There is no need for a database patch - the stored procedure should be added to trusted.sql (which is becoming unwieldy - I think I need to split it up).
> +CREATE OR REPLACE FUNCTION calculate_bug_heat(bug_id integer) RETURNS integer
> +LANGUAGE plpythonu AS $$
> + from datetime import datetime
> +
> + class BugHeatConstants:
> + PRIVACY = 150
> + SECURITY = 250
> + DUPLICATE = 6
> + AFFECTED_USER = 4
> + SUBSCRIBER = 2
> +
> +
> + def get_max_heat_for_bug(bug_id):
> + bug_tasks = plpy.execute(
> + "SELECT * FROM BugTask WHERE bug = %s" % bug_id)
> +
> + max_heats = []
> + for bug_task in bug_tasks:
> + if bug_task['product'] is not None:
> + product = plpy.execute(
> + "SELECT max_bug_heat FROM Product WHERE id = %s" %
> + bug_task['product'])[0]
> + max_heats.append(product['max_bug_heat'])

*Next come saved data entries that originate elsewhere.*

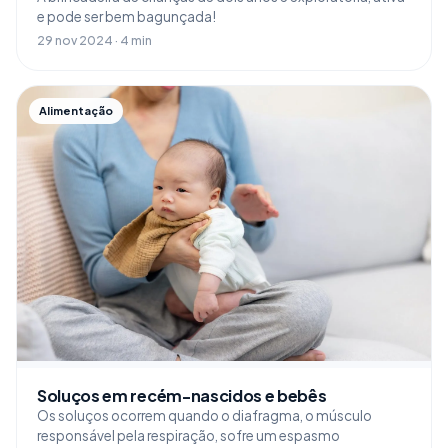
e pode ser bem bagunçada!
29 nov 2024 · 4 min
Alimentação
Soluços em recém-nascidos e bebês
Os soluços ocorrem quando o diafragma, o músculo
responsável pela respiração, sofre um espasmo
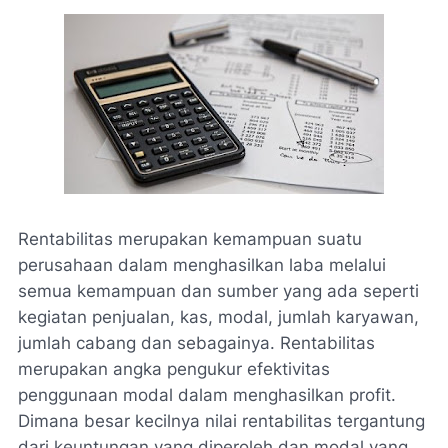
Rentabilitas merupakan kemampuan suatu
perusahaan dalam menghasilkan laba melalui
semua kemampuan dan sumber yang ada seperti
kegiatan penjualan, kas, modal, jumlah karyawan,
jumlah cabang dan sebagainya. Rentabilitas
merupakan angka pengukur efektivitas
penggunaan modal dalam menghasilkan profit.
Dimana besar kecilnya nilai rentabilitas tergantung
dari keuntungan yang diperoleh dan modal yang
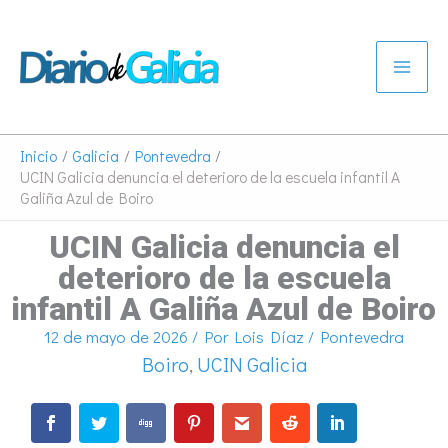
Ir
al
contenido
Inicio
Galicia
Pontevedra
UCIN Galicia denuncia el deterioro de la escuela infantil A
Galiña Azul de Boiro
UCIN Galicia denuncia el
deterioro de la escuela
infantil A Galiña Azul de Boiro
12 de mayo de 2026
/ Por
Lois Díaz
/
Pontevedra
Boiro
,
UCIN Galicia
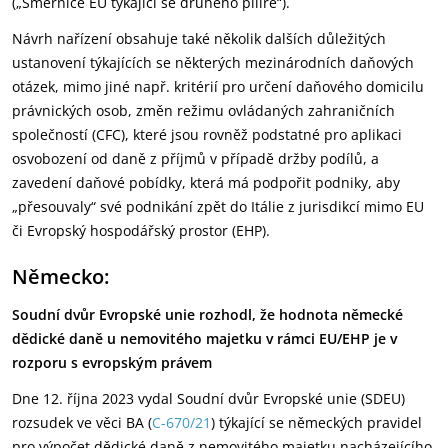
(„Směrnice EU týkající se druhého pilíře“).
Návrh nařízení obsahuje také několik dalších důležitých
ustanovení týkajících se některých mezinárodních daňových
otázek, mimo jiné např. kritérií pro určení daňového domicilu
právnických osob, změn režimu ovládaných zahraničních
společností (CFC), které jsou rovněž podstatné pro aplikaci
osvobození od daně z příjmů v případě držby podílů, a
zavedení daňové pobídky, která má podpořit podniky, aby
„přesouvaly“ své podnikání zpět do Itálie z jurisdikcí mimo EU
či Evropský hospodářský prostor (EHP).
Německo:
Soudní dvůr Evropské unie rozhodl, že hodnota německé
dědické daně u nemovitého majetku v rámci EU/EHP je v
rozporu s evropským právem
Dne 12. října 2023 vydal Soudní dvůr Evropské unie (SDEU)
rozsudek ve věci BA (
C-670/21
) týkající se německých pravidel
pro výpočet dědické daně z nemovitého majetku nacházejícího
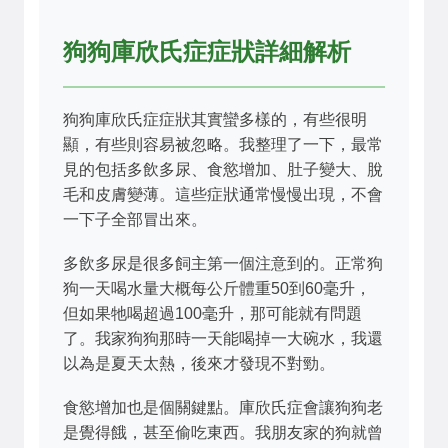
狗狗庫欣氏症症狀詳細解析
狗狗庫欣氏症症狀其實蠻多樣的，有些很明
顯，有些則容易被忽略。我整理了一下，最常
見的包括多飲多尿、食慾增加、肚子變大、脫
毛和皮膚變薄。這些症狀通常慢慢出現，不會
一下子全部冒出來。
多飲多尿是很多飼主第一個注意到的。正常狗
狗一天喝水量大概每公斤體重50到60毫升，
但如果牠喝超過100毫升，那可能就有問題
了。我家狗狗那時一天能喝掉一大碗水，我還
以為是夏天太熱，後來才發現不對勁。
食慾增加也是個關鍵點。庫欣氏症會讓狗狗老
是覺得餓，甚至偷吃東西。我朋友家的狗就曾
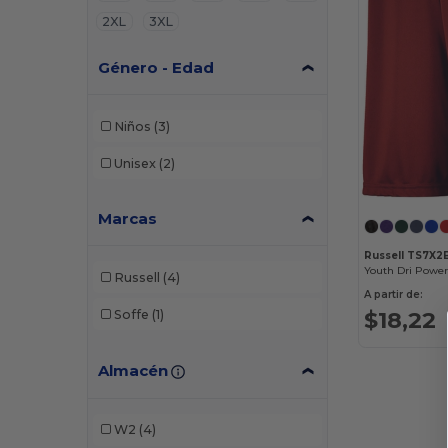
2XL
3XL
Género - Edad
Niños
(3)
Unisex
(2)
Marcas
Russell TS7X2
Russell
(4)
A partir de:
$18,22
Soffe
(1)
Almacén
W2
(4)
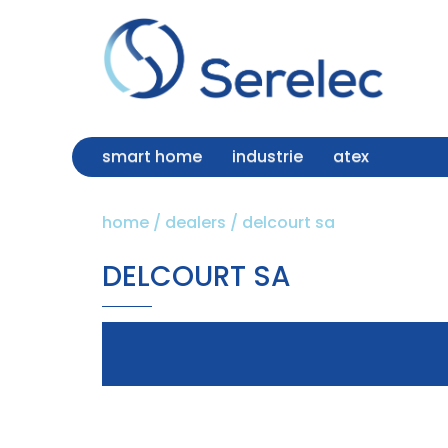
smart home
industrie
atex
home
/
dealers
/
delcourt sa
DELCOURT SA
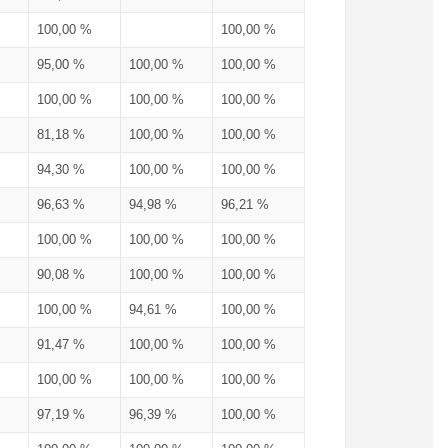
100,00 %
100,00 %
95,00 %
100,00 %
100,00 %
100,00 %
100,00 %
100,00 %
81,18 %
100,00 %
100,00 %
94,30 %
100,00 %
100,00 %
96,63 %
94,98 %
96,21 %
100,00 %
100,00 %
100,00 %
90,08 %
100,00 %
100,00 %
100,00 %
94,61 %
100,00 %
91,47 %
100,00 %
100,00 %
100,00 %
100,00 %
100,00 %
97,19 %
96,39 %
100,00 %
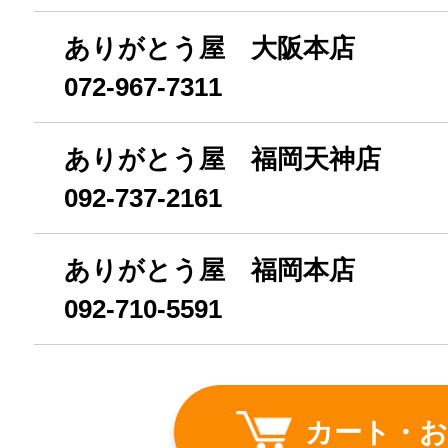
ありがとう屋 大阪本店
072-967-7311
ありがとう屋 福岡天神店
092-737-2161
ありがとう屋 福岡本店
092-710-5591
カート・お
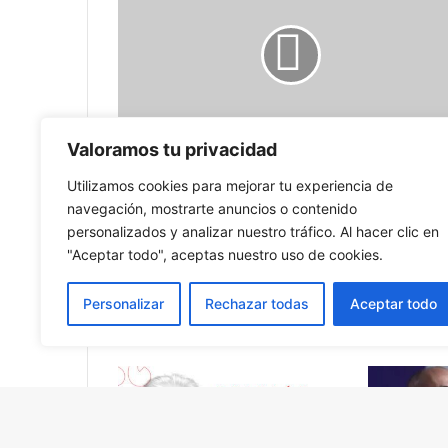
los
países
con
mayores
pérdidas
por
multinacionales
Valoramos tu privacidad
que
Estos son los países con mayores
no
Utilizamos cookies para mejorar tu experiencia de
pérdidas por multinacionales que no
pagan
pagan impuestos en América Latina
navegación, mostrarte anuncios o contenido
impuestos
personalizados y analizar nuestro tráfico. Al hacer clic en
en
"Aceptar todo", aceptas nuestro uso de cookies.
América
Latina
Personalizar
Rechazar todas
Aceptar todo
Publicaciones relacionadas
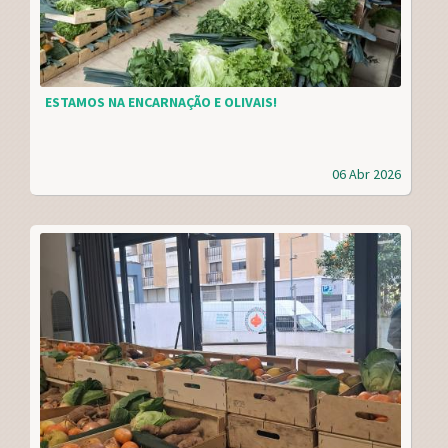
ESTAMOS NA ENCARNAÇÃO E OLIVAIS!
06 Abr 2026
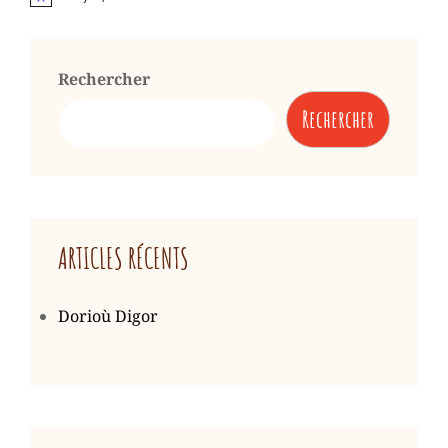
Rechercher
Rechercher
ARTICLES RÉCENTS
Dorioù Digor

> + elif bug_task['distribution']:
> + distribution = plpy.execute(
> + "SELECT max_bug_heat FROM Distribution WHERE id = %s" %
> + bug_task['distribution'])[0]
> + max_heats.append(distribution['max_bug_heat'])
> + elif bug_task['productseries'] is not None:
> + product_series = plpy.execute("""
> + SELECT Product.max_bug_heat
> + FROM ProductSeries, Product
> + WHERE ProductSeries.Product = Product.id
> + AND ProductSeries.id = %s"""%
> + bug_task['productseries'])[0]
> + max_heats.append(product_series['max_bug_heat'])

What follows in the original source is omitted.